Trata-se de AÇÃO DECLARATÓRIA DE NULIDADE DE RELAÇÃO CONTRATUAL C/C PEDIDO DE REPETIÇÃO DE INDÉBITO E INDENIZAÇÃO POR DANOS MORAIS proposta por ELZIMAR VIEIRA DE MATOS, em face de BANCO BRADESCO S/A, todos qualificados.
Alega que recebe seu benefício previdenciário pelo Banco Bradesco S.A., por meio de depósito na conta nº 0000269-0, agência nº 1077.
Porém, a referida instituição financeira passou a efetuar descontos em seu benefício, a título de pagamento de encargos e serviços jamais solicitados pela requerente, qual seja, CART CRED ANUID.
Teceu considerações sobre a necessidade de as informações sobre os produtos ou serviços contratados serem prestadas aos consumidores de forma correta e verdadeira, clara e precisa, e sobre a necessidade de inversão do ônus da prova.
Sustentou a necessidade de cancelamento dos descontos indevidos realizados em sua conta-corrente, referente a CART CRED ANUID , tendo em vista que nunca contratou ou utilizou tal serviço.
Afirmou que, não havida contratação, os valores pagos devem ser devolvidos; que de tais descontos sofreu dano moral indenizável; que estavam presentes os requisitos para a concessão da medida liminar.
Ao final, requereu: a) a citação do Requerido para oferecer resposta; b) restituição em dobro de todos os descontos ocorridos em virtude da cobrança do serviço denominado CART CRED ANUID ; c) compensação por dano moral, no valor sugerido de R$ 15.000,00 (quinze mil reais) ; requereu ainda: d) concessão de justiça gratuita; e) condenação da Parte Ré em honorários advocatícios e custas processuais, na proporção de 20% (vinte por cento) sobre o valor da causa.
Atribuiu à causa o valor de R$ 15.000,00 (novecentos e noventa e oito reais). Instruiu a Petição Inicial com documentos.
Não recolheu custas.
Decisão judicial suspendendo a tramitação do processo em função do IRDR 53.983/2016.
Recebida a petição inicial; determinada a citação da parte Ré e designada audiência de conciliação.
Citação válida e regular, ID. 18018504.
Em audiência, a conciliação restou inexitosa.
Regularmente citada, a parte Ré deixou de apresentar Contestação, ID. 49559291.
Vieram os autos conclusos. É o relatório.
Decido.
II – Fundamentação.
Nos termos do art. 344 do CPC decreto a revelia da Parte Requerida, bem como reputo verdadeiros os fatos alegados no pedido inicial, em face da ausência de apresentação de contestação, apesar da citação válida.
Em razão da revelia da Parte Ré, passo ao julgamento antecipado da lide, nos termos do art. 355, II, do Código de Processo Civil.
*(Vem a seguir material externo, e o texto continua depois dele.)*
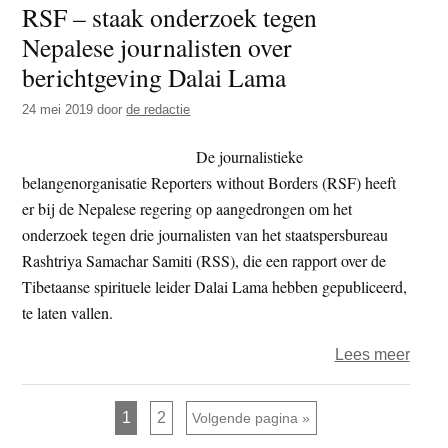
RSF – staak onderzoek tegen
‘Chin
Nepalese journalisten over
moet
zich
berichtgeving Dalai Lama
niet
24 mei 2019
door
de redactie
bemo
met
De journalistieke
opvol
belangenorganisatie Reporters without Borders (RSF) heeft
van
er bij de Nepalese regering op aangedrongen om het
de
onderzoek tegen drie journalisten van het staatspersbureau
14e
Rashtriya Samachar Samiti (RSS), die een rapport over de
Dalai
Tibetaanse spirituele leider Dalai Lama hebben gepubliceerd,
Lama
te laten vallen.
over
Lees meer
RSF
–
Pagina
Pagina
1
2
Ga naar
Volgende pagina »
staak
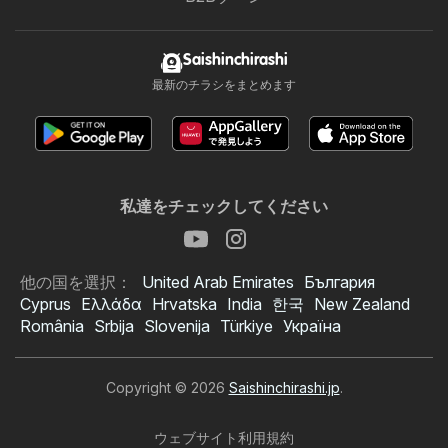
Saishinchirashi
最新のチラシをまとめます
私達をチェックしてください
他の国を選択：
United Arab Emirates
България
Cyprus
Ελλάδα
Hrvatska
India
한국
New Zealand
România
Srbija
Slovenija
Türkiye
Україна
Copyright © 2026
Saishinchirashi.jp
.
ウェブサイト利用規約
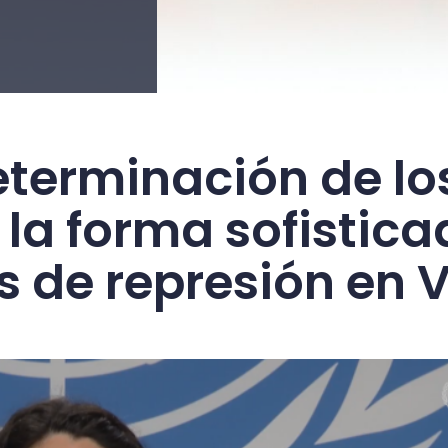
eterminación de l
 la forma sofistica
de represión en 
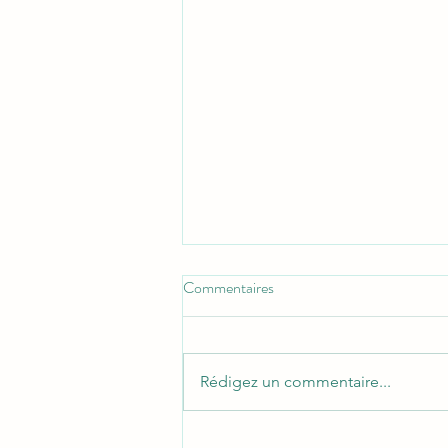
Commentaires
Rédigez un commentaire...
Rénovation à Toulouse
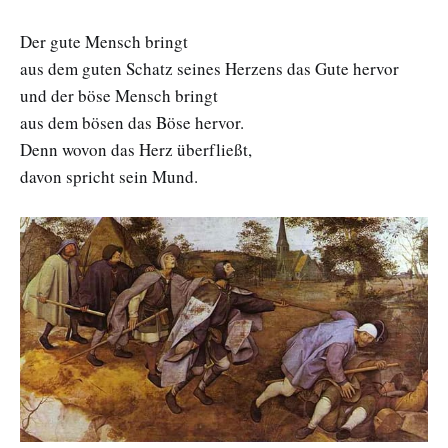
Der gute Mensch bringt
aus dem guten Schatz seines Herzens das Gute hervor
und der böse Mensch bringt
aus dem bösen das Böse hervor.
Denn wovon das Herz überfließt,
davon spricht sein Mund.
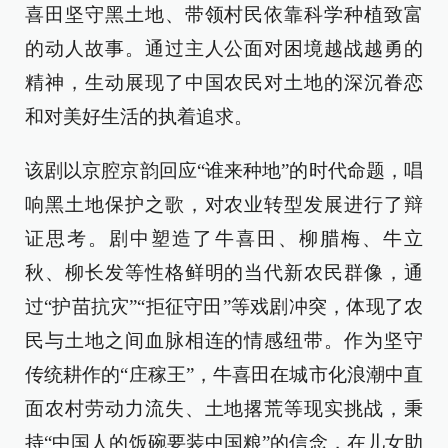
喜田坚守黑土地、带领村民依靠科学种植致富
的动人故事。通过主人公面对困境越战越勇的
精神，生动展现了中国农民对土地的深沉眷恋
和对美好生活的执着追求。
该剧以京腔京韵回应“谁来种地”的时代命题，唱
响黑土地保护之歌，对农业转型发展进行了辩
证思考。剧中塑造了牛喜田、柳腊梅、牛立
秋、柳长发等性格鲜明的当代新农民群像，通
过“护苗抗灾”“拒征守田”等戏剧冲突，体现了农
民与土地之间血脉相连的情感纽带。作为坚守
传统耕作的“庄稼王”，牛喜田在城市化浪潮中直
面农村劳动力流失、土地撂荒等现实挑战，秉
持“中国人的饭碗要装中国粮”的信念，在儿女助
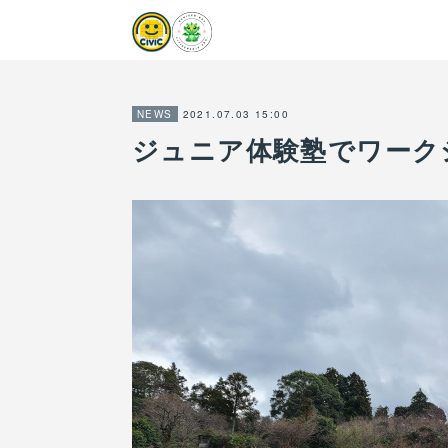
2021.07.03 15:00
NEWS
ジュニア体験塾でワーク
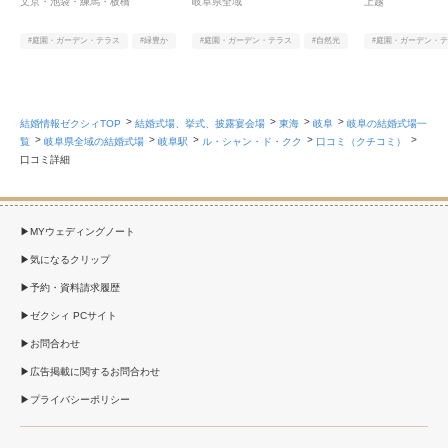
文京・池袋・練馬・板橋
岐阜県全域
上越
#庭園・ガーデン・テラス
#緑豊か
#庭園・ガーデン・テラス
#自然光
#庭園・ガーデン・
#ヨーロピアン
#1組限定貸切
#ステンドグラス
結婚情報ゼクシィTOP
結婚式場、挙式、披露宴会場
東海
岐阜
岐阜の結婚式場一
覧
岐阜県全域の結婚式場
岐阜駅
ル・シャン・ド・クク
口コミ（クチコミ）
口コミ詳細
MYウェディングノート
気になるクリップ
予約・資料請求履歴
ゼクシィ PCサイト
お問合わせ
広告掲載に関するお問合わせ
プライバシーポリシー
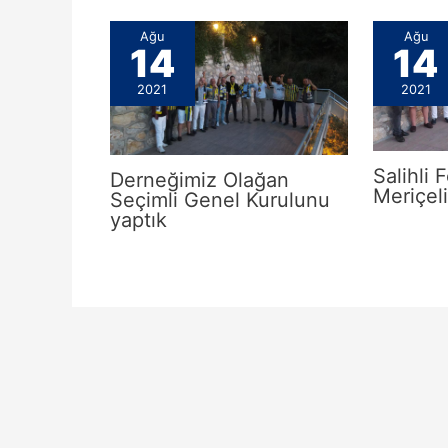
Ağu
Ağu
14
14
2021
2021
Salihli 
Derneğimiz Olağan
Meriçel
Seçimli Genel Kurulunu
yaptık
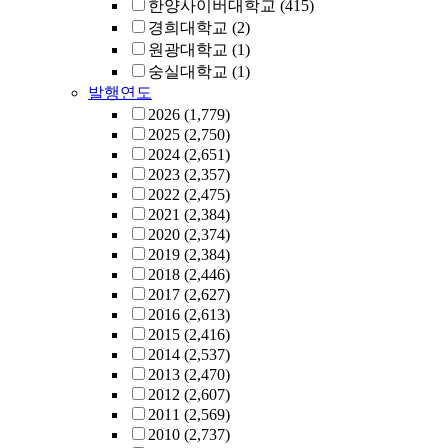
한양사이버대학교
(415)
경희대학교
(2)
원광대학교
(1)
숭실대학교
(1)
발행연도
2026
(1,779)
2025
(2,750)
2024
(2,651)
2023
(2,357)
2022
(2,475)
2021
(2,384)
2020
(2,374)
2019
(2,384)
2018
(2,446)
2017
(2,627)
2016
(2,613)
2015
(2,416)
2014
(2,537)
2013
(2,470)
2012
(2,607)
2011
(2,569)
2010
(2,737)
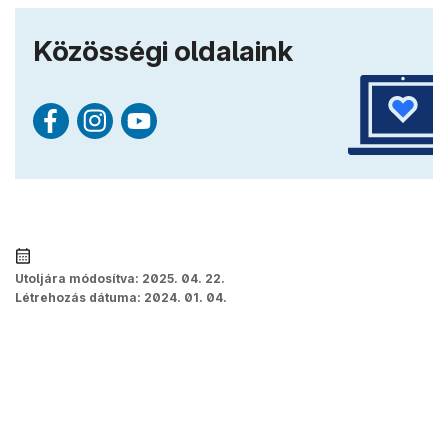
Közösségi oldalaink
Utoljára módosítva:
2025. 04. 22.
Létrehozás dátuma:
2024. 01. 04.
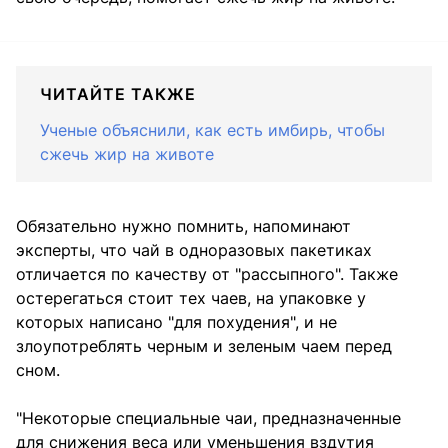
ЧИТАЙТЕ ТАКЖЕ
Ученые объяснили, как есть имбирь, чтобы
сжечь жир на животе
Обязательно нужно помнить, напоминают
эксперты, что чай в одноразовых пакетиках
отличается по качеству от "рассыпного". Также
остерегаться стоит тех чаев, на упаковке у
которых написано "для похудения", и не
злоупотреблять черным и зеленым чаем перед
сном.
"Некоторые специальные чаи, предназначенные
для снижения веса или уменьшения вздутия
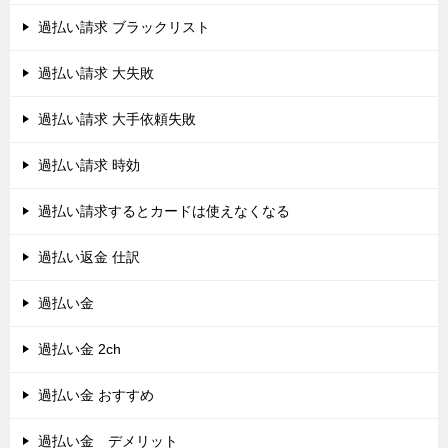
過払い請求 ブラックリスト
過払い請求 大失敗
過払い請求 大手依頼失敗
過払い請求 時効
過払い請求するとカードは使えなくなる
過払い返金 仕訳
過払い金
過払い金 2ch
過払い金 おすすめ
過払い金 デメリット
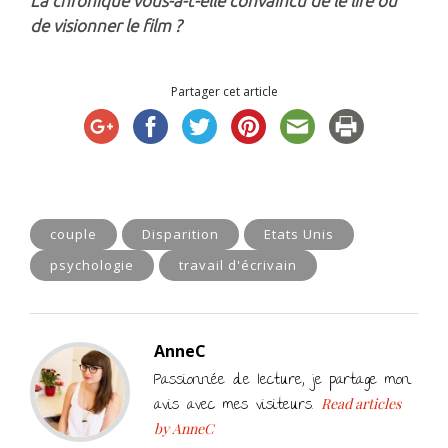
La chronique vous-a-t-elle convaincu de le lire ou
de visionner le film ?
Partager cet article
couple
Disparition
Etats Unis
psychologie
travail d'écrivain
AnneC
Passionnée de lecture, je partage mon
avis avec mes visiteurs.
Read articles
by AnneC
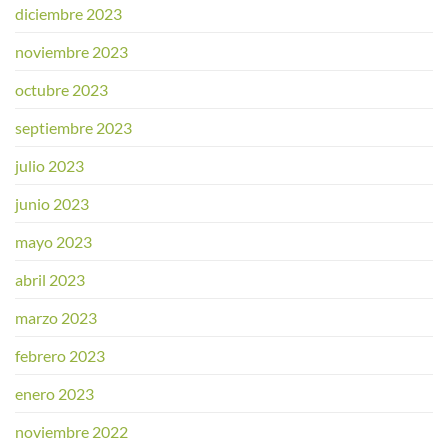
diciembre 2023
noviembre 2023
octubre 2023
septiembre 2023
julio 2023
junio 2023
mayo 2023
abril 2023
marzo 2023
febrero 2023
enero 2023
noviembre 2022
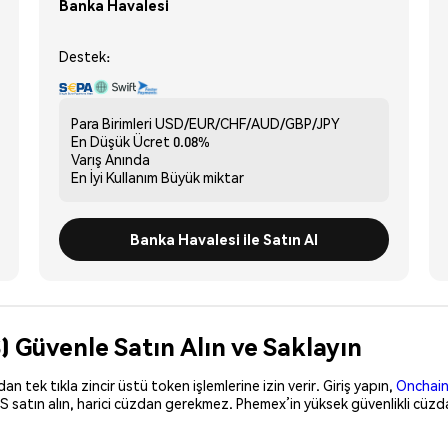
Banka Havalesi
Destek:
Para Birimleri
USD/EUR/CHF/AUD/GBP/JPY
En Düşük Ücret
0.08%
Varış
Anında
En İyi Kullanım
Büyük miktar
Banka Havalesi ile Satın Al
 Güvenle Satın Alın ve Saklayın
 tek tıkla zincir üstü token işlemlerine izin verir. Giriş yapın,
Onchain
 satın alın, harici cüzdan gerekmez. Phemex’in yüksek güvenlikli cüzd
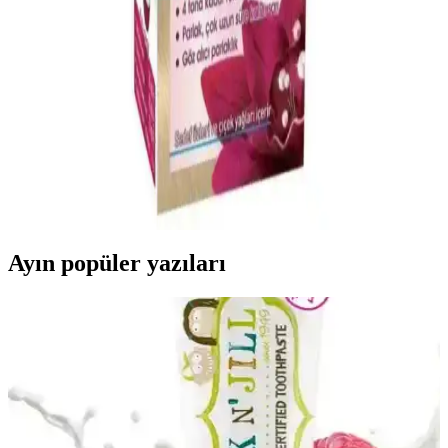
Erkekler için beyaz saç kapatıcılar, doğal görünüm ve estetik
çözümler sunar. Ürün türleri, kullanım önerileri ve içerik güvenliği
hakkında kapsamlı bilgilerle kendinizi genç ve bakımlı hissedin.
Garnier 111 Ekstra Açık Gümüş Sarısı Saç Boyası
ile Canlı ve Kalıcı Renk
Garnier 111 Ekstra Açık Gümüş Sarısı saç boyası, %100 beyaz
kapatma ve kalıcı krem formülüyle saçlarınıza doğal parlaklık ve
uzun ömürlü renk sağlar. Saç bakımına uygun formülüyle hassas
saçlar için idealdir.
Ayın popüler yazıları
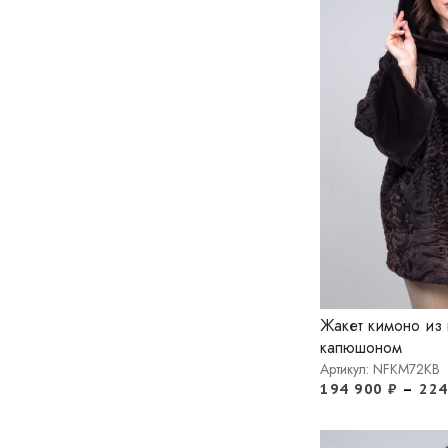
Жакет кимоно из 
капюшоном
Артикул: NFKM72KB
194 900
₽
–
22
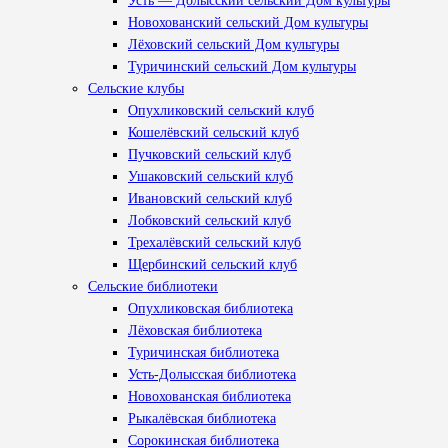
Усть — Долысский сельский Дом культуры
Новохованский сельский Дом культуры
Лёховский сельский Дом культуры
Туричинский сельский Дом культуры
Сельские клубы
Опухликовский сельский клуб
Кошелёвский сельский клуб
Пучковский сельский клуб
Ушаковский сельский клуб
Ивановский сельский клуб
Лобковский сельский клуб
Трехалёвский сельский клуб
Щербинский сельский клуб
Сельские библиотеки
Опухликовская библиотека
Лёховская библиотека
Туричинская библиотека
Усть-Долысская библиотека
Новохованская библиотека
Рыкалёвская библиотека
Сорокинская библиотека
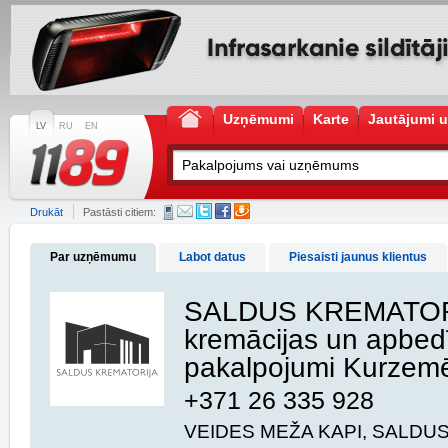
Uzņēmumi
Karte
Jautājumi u
LV
RU
EN
Drukāt
Pastāsti citiem:
Par uzņēmumu
Labot datus
Piesaisti jaunus klientus
SALDUS KREMATOR
kremācijas un apbed
pakalpojumi Kurzem
+371 26 335 928
VEIDES MEŽA KAPI, SALDUS,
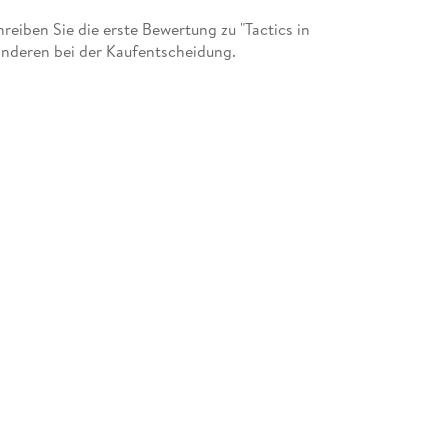
iben Sie die erste Bewertung zu "Tactics in
nderen bei der Kaufentscheidung.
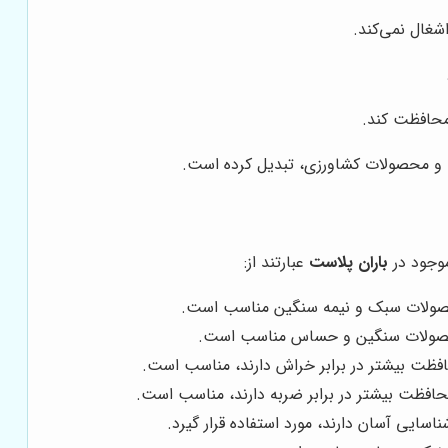
شغال نمی‌کند.
 محافظت کند.
یی و محصولات کشاورزی، تبدیل کرده است.
موجود در
باران پلاست
عبارتند از:
 محصولات سبک و نیمه سنگین مناسب است.
ی محصولات سنگین و حساس مناسب است.
افظت بیشتر در برابر خراش دارند، مناسب است.
محافظت بیشتر در برابر ضربه دارند، مناسب است.
سایی آسان دارند، مورد استفاده قرار گیرد.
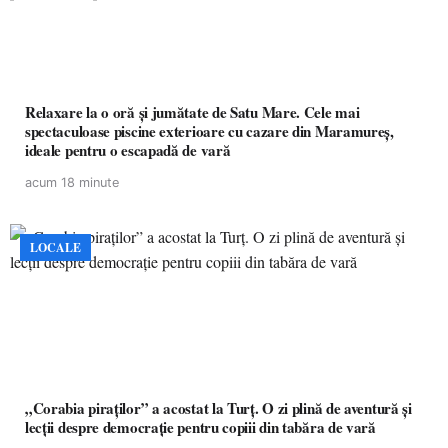
Relaxare la o oră și jumătate de Satu Mare. Cele mai
spectaculoase piscine exterioare cu cazare din Maramureș,
ideale pentru o escapadă de vară
acum 18 minute
LOCALE
„Corabia piraților” a acostat la Turț. O zi plină de aventură și
lecții despre democrație pentru copiii din tabăra de vară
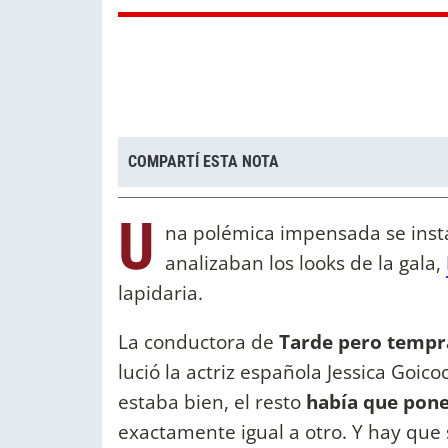
COMPARTÍ ESTA NOTA
U
na polémica impensada se insta
analizaban los looks de la gala,
lapidaria.
La conductora de
Tarde pero temp
lució la actriz española Jessica Goico
estaba bien, el resto
había que pone
exactamente igual a otro. Y hay que 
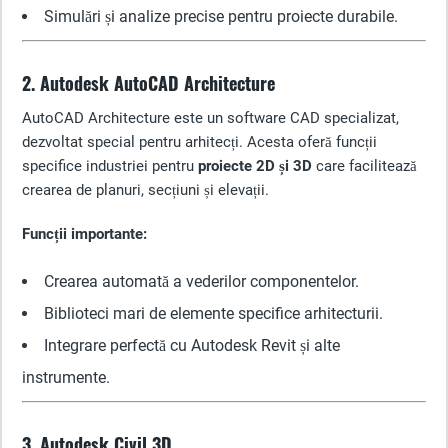
Simulări și analize precise pentru proiecte durabile.
2. Autodesk AutoCAD Architecture
AutoCAD Architecture este un software CAD specializat,
dezvoltat special pentru arhitecți. Acesta oferă funcții
specifice industriei pentru
proiecte 2D și 3D
care facilitează
crearea de planuri, secțiuni și elevații.
Funcții importante:
Crearea automată a vederilor componentelor.
Biblioteci mari de elemente specifice arhitecturii.
Integrare perfectă cu Autodesk Revit și alte
instrumente.
3. Autodesk Civil 3D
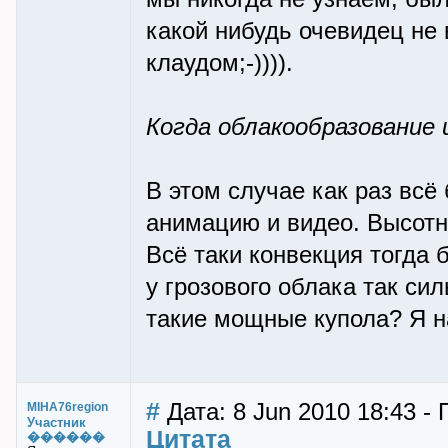
какой нибудь очевидец не
клаудом;-)))).
Когда облакообразование
В этом случае как раз всё
анимацию и видео. Высотн
Всё таки конвекция тогда
у грозового облака так си
такие мощные купола? Я н
#
Дата: 8 Jun 2010 18:43 -
MIHA76region
Участник
Цитата
������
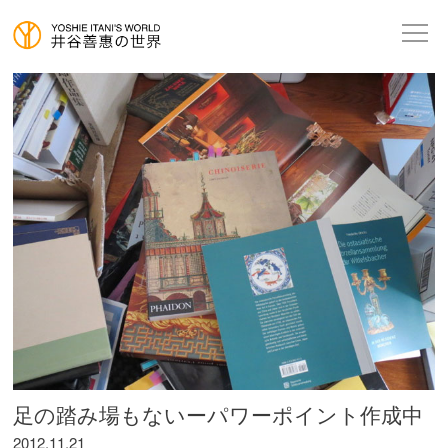
足の踏み場もないーパワーポイント作成中
2012.11.21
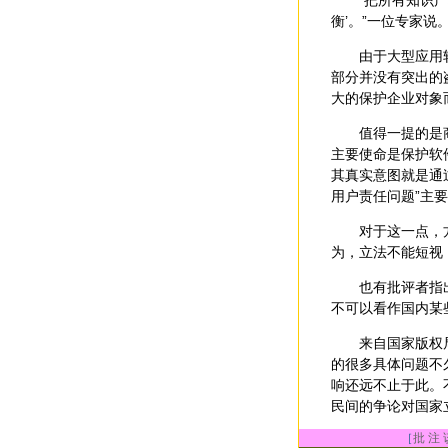
“把所有知识产权
衡’。”一位专家说
由于大型应用软件
部分并没有突出的
大的保护企业对象
值得一提的是商业软
主要使命是保护软
其真实意图就是通
用户责任问题”主要
对于这一点，方兴
为，立法不能短视
也有批评者指出，
不可以看作国内某
来自国家版权局有
的很多具体问题不
响还远不止于此。
民间的争论对国家
［
批 注 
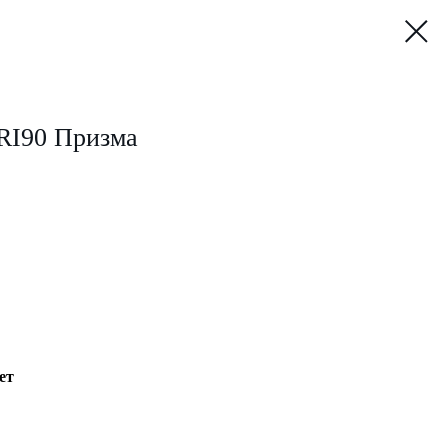
RI90 Призма
ет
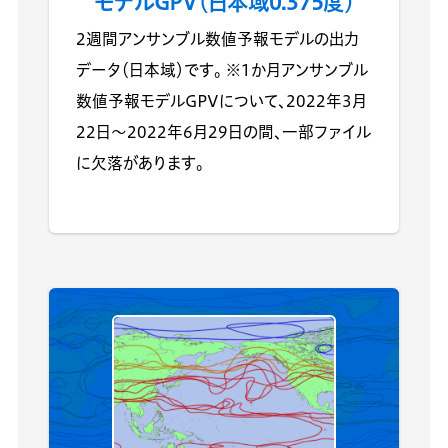
モデルGPV（日本域0.375度）
2週間アンサンブル数値予報モデルの出力
データ（日本域）です。 ※1か月アンサンブル
数値予報モデルGPVについて、2022年3月
22日～2022年6月29日の間、一部ファイル
に欠落があります。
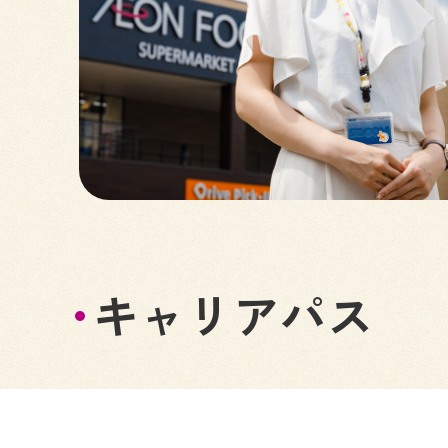
キャリアパス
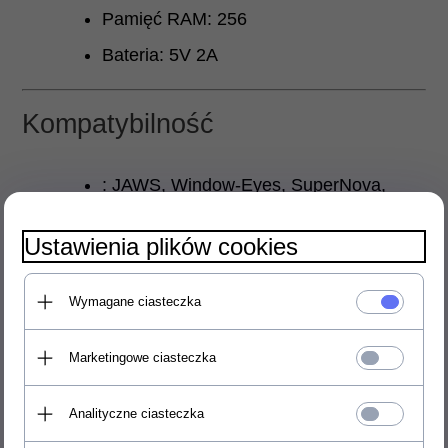
Pamięć RAM: 256
Bateria: 5V 2A
Kompatybilność
: JAWS, Window-Eyes, SuperNova,
System Access, NVDA, Voice-Over for
Ustawienia plików cookies
Mac and iOS, BrailleBack for Android,
Mobile Speak, TALKS
Wymagane ciasteczka
Wymiary
Marketingowe ciasteczka
Analityczne ciasteczka
310x119x18 mm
No mérito, a pretensão da parte Autora é parcialmente procedente.
Destarte, a Parte Autora pretende que seja determinado à Parte Ré que cancela a cobrança CART CRED ANUID, bem como que a condene a reparar-lhe por dano material e moral.
O contrato de conta-corrente bancária é uma espécie de negócio jurídico.
Portanto, para que tenha validade deve reunir agente capaz, objeto lícito, possível determinado ou determinaria e forma prescrita ou não defesa em lei (CC, art. 104, I a III).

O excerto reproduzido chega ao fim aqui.